MySQL vs dplyr: A Syntax Comparison

Author

Otulaja Paul

Introduction

In the ever-evolving landscape of data analysis and manipulation, the choice of tools and techniques can greatly influence the efficiency and effectiveness of the analysis process. This report delves into a comparative exploration of two prominent data manipulation approaches: MySQL and the dplyr package in the R programming language. With a focus on their syntax, functionalities, and applications, this study aims to provide a comprehensive understanding of the strengths and nuances associated with each method.

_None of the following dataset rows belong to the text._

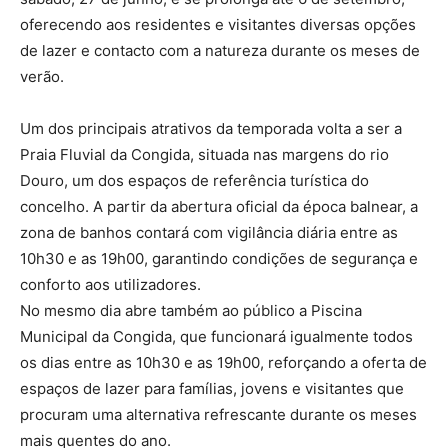
oferecendo aos residentes e visitantes diversas opções
de lazer e contacto com a natureza durante os meses de
verão.
Um dos principais atrativos da temporada volta a ser a
Praia Fluvial da Congida, situada nas margens do rio
Douro, um dos espaços de referência turística do
concelho. A partir da abertura oficial da época balnear, a
zona de banhos contará com vigilância diária entre as
10h30 e as 19h00, garantindo condições de segurança e
conforto aos utilizadores.
No mesmo dia abre também ao público a Piscina
Municipal da Congida, que funcionará igualmente todos
os dias entre as 10h30 e as 19h00, reforçando a oferta de
espaços de lazer para famílias, jovens e visitantes que
procuram uma alternativa refrescante durante os meses
mais quentes do ano.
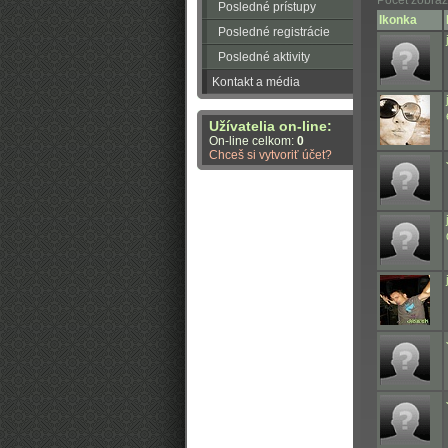
Počet zobraz
Posledné prístupy
Ikonka
Posledné registrácie
Posledné aktivity
Kontakt a média
Užívatelia on-line:
On-line celkom:
0
Chceš si vytvoriť účet?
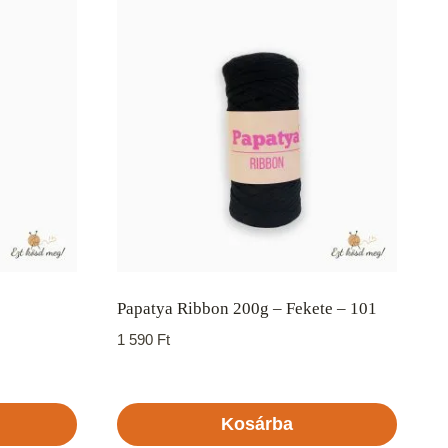
Papatya Ribbon 200g – Fekete – 101
1 590
Ft
Kosárba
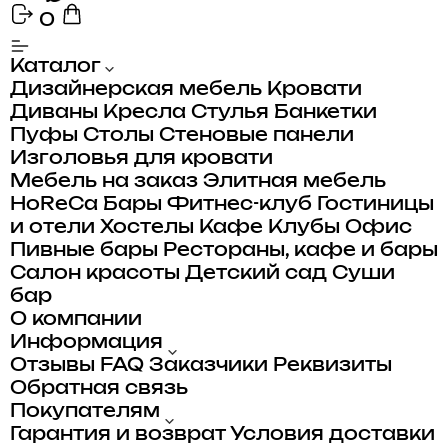
0
Каталог
Дизайнерская мебель
Кровати
Диваны
Кресла
Стулья
Банкетки
Пуфы
Столы
Стеновые панели
Изголовья для кровати
Мебель на заказ
Элитная мебель
HoReCa
Бары
Фитнес-клуб
Гостиницы
и отели
Хостелы
Кафе
Клубы
Офис
Пивные бары
Рестораны, кафе и бары
Салон красоты
Детский сад
Суши
бар
О компании
Информация
Отзывы
FAQ
Заказчики
Реквизиты
Обратная связь
Покупателям
Гарантия и возврат
Условия доставки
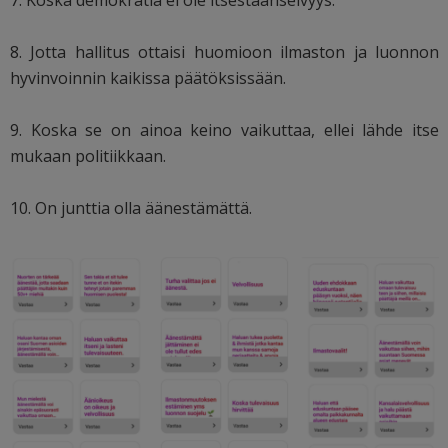
7. Koska demokratia ei ole itsestäänselvyys.
8. Jotta hallitus ottaisi huomioon ilmaston ja luonnon
hyvinvoinnin kaikissa päätöksissään.
9. Koska se on ainoa keino vaikuttaa, ellei lähde itse
mukaan politiikkaan.
10. On junttia olla äänestämättä.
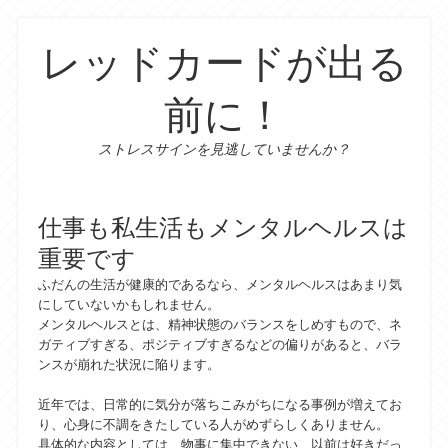
レッドカードが出る
前に！
ストレスサインを見逃していませんか？
仕事も私生活もメンタルヘルスは
重要です
ふだんの生活が健康的であるなら、メンタルヘルスはあまり気
にしていないかもしれません。
メンタルヘルスとは、精神状態のバランスをしめすもので、ネ
ガティブすぎる、ポジティブすぎるなどの偏りがあると、バラ
ンスが崩れた状況に陥ります。
近年では、日常的に気分が落ちこみがちになる事例が増えてお
り、心身に不調をきたしている人がめずらしくありません。
具体的な内容としては、物事に集中できない、以前は好きだっ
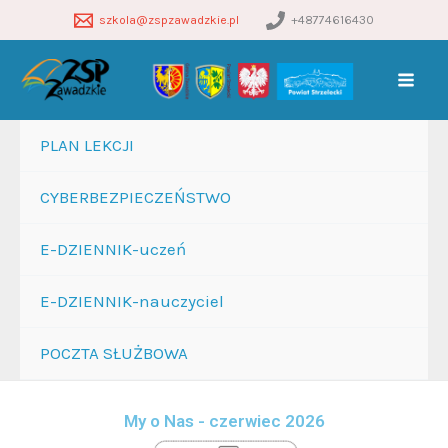
Przejdź
szkola@zspzawadzkie.pl
+48774616430
do
treści
PLAN LEKCJI
CYBERBEZPIECZEŃSTWO
E-DZIENNIK-uczeń
E-DZIENNIK-nauczyciel
POCZTA SŁUŻBOWA
My o Nas - czerwiec 2026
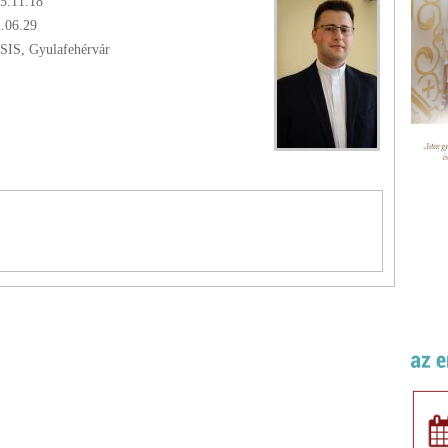
95.11.18
2.06.29
SIS, Gyulafehérvár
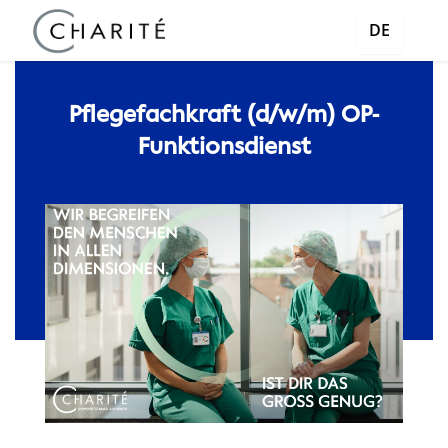
DE
Pflegefachkraft (d/w/m) OP-
Funktionsdienst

dplyr is a widely used R package that provides a concise and intuitive framework for data manipulation and transformation. Developed by Hadley Wickham, dplyr aims to simplify the process of working with data by offering a consistent set of functions that can handle common data manipulation tasks efficiently and effectively. It enhances the capabilities of R for data analysis by providing a set of verbs that allow users to express complex data manipulations in a more readable and concise manner.

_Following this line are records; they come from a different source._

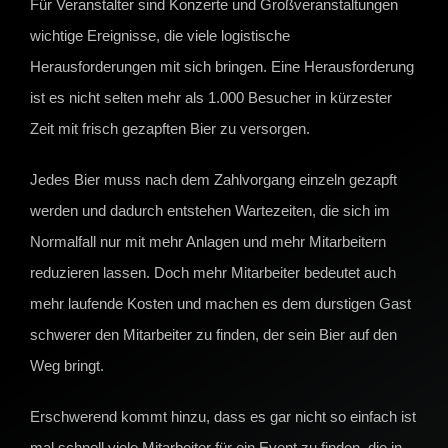
Für Veranstalter sind Konzerte und Großveranstaltungen
wichtige Ereignisse, die viele logistische
Herausforderungen mit sich bringen. Eine Herausforderung
ist es nicht selten mehr als 1.000 Besucher in kürzester
Zeit mit frisch gezapften Bier zu versorgen.
Jedes Bier muss nach dem Zahlvorgang einzeln gezapft
werden und dadurch entstehen Wartezeiten, die sich im
Normalfall nur mit mehr Anlagen und mehr Mitarbeitern
reduzieren lassen. Doch mehr Mitarbeiter bedeutet auch
mehr laufende Kosten und machen es dem durstigen Gast
schwerer den Mitarbeiter zu finden, der sein Bier auf den
Weg bringt.
Erschwerend kommt hinzu, dass es gar nicht so einfach ist
mal schnell viele Mitarbeiter für ein Event zu finden, die in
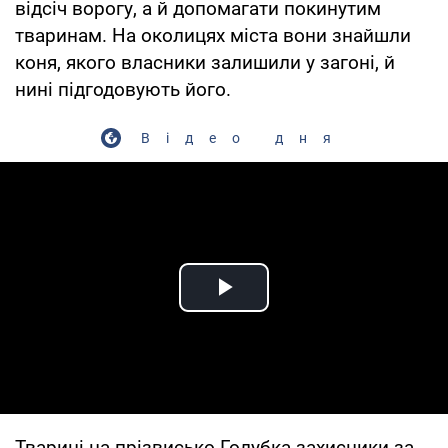
відсіч ворогу, а й допомагати покинутим
тваринам. На околицях міста вони знайшли
коня, якого власники залишили у загоні, й
нині підгодовують його.
Відео дня
Play Video
Тварині на прізвисько Голубка захисники за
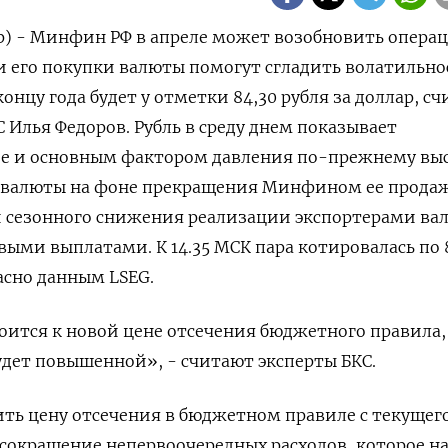
р) - Минфин РФ в апреле может возобновить опера
 его покупки валюты помогут сгладить волатильно
концу года будет у отметки 84,30 рубля за доллар, сч
 Илья Федоров. Рубль в среду днем показывает
е и основным фактором давления по-прежнему ‌вы
валюты на фоне прекращения Минфином ее прода
 сезонного снижения реализации экспортерами ва
ыми выплатами. К 14.35 МСК пара котировалась по 8
ласно данным LSEG.
оится к новой цене отсечения бюджетного правила,
удет повышенной», - ​считают эксперты БКС.
ь цену отсечения в ​бюджетном правиле с текущег
сокращение ​непервоочередных расходов, которое ⁠н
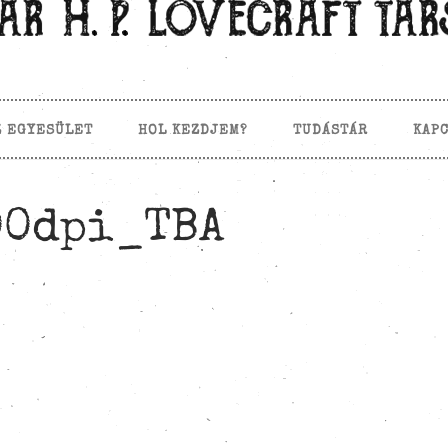
Z EGYESÜLET
HOL KEZDJEM?
TUDÁSTÁR
KAP
00dpi_TBA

The purpose of this report is to offer a brief comparison between MySQL and dplyr syntax. As data analysts and researchers strive to extract meaningful insights from increasingly complex datasets, the selection of an appropriate data manipulation tool becomes pivotal. This paper is created to provide a brief example on an alternative to querying database using SQL commands.

The Setup

The following code is used to establish a connection to a MySQL database using the DBI (Database Interface) and odbc packages. It also sets up the connection details required to interact with the MySQL database. For this experiment, we shall use the sakila database found in MySQL server.

# The libraries needed
library(DBI)  # For database connection
library(tidyverse) # Contains dplyr for tidy-querying and ggplot for data Viz...
con <- dbConnect(odbc::odbc(), 
                 .connection_string = 
                   "Driver={MySQL ODBC 8.1 Unicode Driver};", 
                 server = "localhost", 
                 Database = "sakila", 
                 UID = "root", 
                 PWD = "test1234",
                 port = 3306)

First Query: List the top 5 most frequently rented films and their rental count

We use MySQL syntax to obtain the table requested.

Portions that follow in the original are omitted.